I guarantee from ten years of personal use at home that if done right by someone with enough security config expertise, fully secured machines are zero hassle. They had to be because my clients[ users would be moaning otherwise but they never even knew there was anything unusual about their systems, not until they tried to do something highly suspect or made a bad mistake and got stopped.
It’s important to use a good email program and a filtered virus-scanned email service with attachment stripping so eg exes get stripped before they get to you. Although no harm will come to you on a fully secured system, as even if you receive a malicious exe and save it, you can’t run it. But a clueless user could email it to someone else which is not good at all. Don’t ever use webmail unless you have a scanned attachment-stripped email service. Use a proper email client such as outlook which blocks attachments and castrates html email.

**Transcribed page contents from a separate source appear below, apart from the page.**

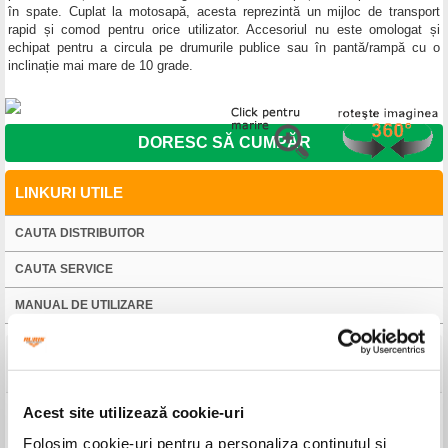
în spate. Cuplat la motosapă, acesta reprezintă un mijloc de transport
rapid și comod pentru orice utilizator. Accesoriul nu este omologat și
echipat pentru a circula pe drumurile publice sau în pantă/rampă cu o
inclinație mai mare de 10 grade.
DORESC SĂ CUMPĂR
LINKURI UTILE
CAUTA DISTRIBUITOR
CAUTA SERVICE
MANUAL DE UTILIZARE
Detalii tehnice
Acest site utilizează cookie-uri
Produs
Accesoriu pentru tractat Navigator 88
Folosim cookie-uri pentru a personaliza conținutul și
Cod comandă
18812019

I don’t know what firefox is like now but it used to be hopeless in security terms. Chrome showed promise but Microsoft browsers have always been light years ahead in security terms because of their sophisticated split-privilege/low privilege special architecture. Chrom may have this too. But unless you know a lot about security architectures stick to a Microsoft browser for safety given web browsing is the highest risk activity there is. With full SRP and file system ACKs hardened you will be ok even if the web browser’s security model fails though.
These are the pillars :
1. No users as admins, esp not yourself
2. File system ACLs hardened correctly
3. Draconian SRP done right
4. Delete all random directories below the root unless you absolutely need some for a badly behaved app. This simplifies SRP and filesystem rules and keeps them correct long term. Also have zero random files in root (comes under ACLs anyway). This latter rule is not 100% essential but not having it is the road to hell.

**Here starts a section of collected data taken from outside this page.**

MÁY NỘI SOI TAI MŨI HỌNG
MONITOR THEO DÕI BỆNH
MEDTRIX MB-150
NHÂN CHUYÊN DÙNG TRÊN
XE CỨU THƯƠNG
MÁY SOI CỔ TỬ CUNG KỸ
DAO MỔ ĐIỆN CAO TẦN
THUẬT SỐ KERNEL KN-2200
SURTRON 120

5. Patches patches patches / updates to Windows and all your apps
If you have a badly behaved app or a game say which won’t run under a standard user account and you can’t work out how to hack it even with expert help and tools, then run it within a VM and then problem over. Don’t spend days on it.

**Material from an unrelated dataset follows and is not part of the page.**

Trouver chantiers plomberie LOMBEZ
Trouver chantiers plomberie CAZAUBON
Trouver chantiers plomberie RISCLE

I hacked the application “SmartStamp” from the Royal Mail iirc, an app that prints out stamps, as it wouldn’t run under a standard user account - unforgivably for a business app. While doing so I found it introduced an enormous security hole into every machine it was running on. Any standard user could user SmartStamp to gain admin privilege and cause limitless havoc. I fixed this evil by modifying the cruddy thing suitably, getting a knife into it. I mention this because this annoying process of dealing with random badly behaved apps can sometimes be very revealing.
It’s not all about security. A well secured machine where you’re in charge not some horrid random apps’ quirks is one that is more reliable because apps can’t wreck it.
Aside from VMs, if you can afford it why not have two physical machines if you want one for gaming, and have another for work or a place where you keep your critical data, stuff that you don’t want to lose and on which you do ultra hi risk activities such as web browsing.
If you’re serious about security and don’t know how to do all these things get some help from a real expert professional, unfortunately these extremely rare, but if you shout, I am here for you.
You also need a fully secured wireless LAN, a proper firewall and a router that is not full of security holes/bugs. Don’t allow random or evil users on to your LAN be it wireless or wireful as their machines could attack lan infrastructure with scary results. If you need to have such users visit you, put them in another LAN or use VLANs - there are a variety of solutions. Help is available with this kind of network security design. It’s difficult to give guidance because some things depend on the capabilities of the kit that you’ve got.
Sorry it’s been such a rant, hope some of it might be useful. Did this for a living full-time for a decade until I became too ill. I did security config for many home users not just business customers as home users matter too.